In a style that is typical of the contemporary conservative politicians, the aim is to portray both yourself and the person you are defending as victims or oppressed little guys.  Are we are to assume that Newt is an injured party merely because everyone – including Republicans – is picking on him?  How the treatment Gingrich has received is different from any other presidential candidate is unclear (and those of you with long memories will recall that Newt is not above mud-flinging with the best (or worst!) of them).  Still, utilizing the most excessive language available Palin claims that the media and political parties are aiming to “crucify” Newt.  It is nice to see Palin has not lost her ability to be subtle and levelheaded (and religious).

Perhaps most amusing of all is that Palin thinks the prime goal in all this is to annoy liberals.  That sounds like a solid foundation for political policy!  Presumably she is talking about those mythical bogeyman liberals who run both the media and Washington.  According to this view the liberals don’t represent anyone in the United States – yet somehow they remain all-powerful.  Perhaps it is for the best that Palin doesn’t even try to explain how this mysterious magic works.  And while I’m not exactly sure what publications Palin reads, or which television networks she watches, but it seems as if someone needs to tell her that Gingrich is not running for the leadership of the Tea Party.  I can’t help but feel this will be news to her.  



A brief reminder about the grass roots establishment-bucker from yesteryear…

Noam Chomsky, Z, January 1995:

Gingrich represents Cobb County Georgia, which the New York Times – reasonably enough – selected in a recent front-page story to illustrate the rising tide of “conservatism” aimed at ridding us of the “nanny state.”  The headline reads “Conservatism Flowering Among the Malls,” in this wealthy suburb of Atlanta, one of several that “offer – particularly to whites – a sense of prosperity and safety, conservative southern values and a relaxed, friendly way of life.”  It’s a “Norman Rockwell world with fiber optic computers and jet airplanes,” Gingrich comments with pride.  With its “history of inhospitality toward blacks,” Cobb county is scrupulously insulated from any urban infection so that the inhabitants can enjoy the fruits of their ”entrepreneurial values” and market enthusiasms in “the conservative heart of a conservative region,” defended in congress by the leader of the conservative triumph.  

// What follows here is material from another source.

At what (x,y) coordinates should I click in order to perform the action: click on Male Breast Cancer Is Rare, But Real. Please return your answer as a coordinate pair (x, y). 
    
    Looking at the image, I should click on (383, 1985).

A small footnote: Cobb County receives more federal subsidies than any suburban county in the country, with two exceptions: Arlington Virginia, effectively part of the federal Government, and Brevard County Florida, the home of the Kennedy Space Center.  When we move out of the state system itself, Cobb County is the leading beneficiary of the “nanny state.”  Its largest employer is Lockheed Aeronautical Systems Company, which is designing the F-22 advanced tactical fighter and other military aircraft.  72% of the workforce are in white-collar jobs “in expanding areas of the economy like insurance, electronics and computers, and trade” – all carefully tended by “the nanny state.”  It’s remarkably easy for conservative entrepreneurial values to flourish while one is feeding happily at the public trough.  Meanwhile praises to market miracles reach the heavens, notably where “conservatism, is flowering among the malls.”



* - I’ve corrected a few obvious errors from the transcription on the Fox News website – although the inclusion/interpretation of words such as ‘ya’ and ‘gotta’ is from their webpage.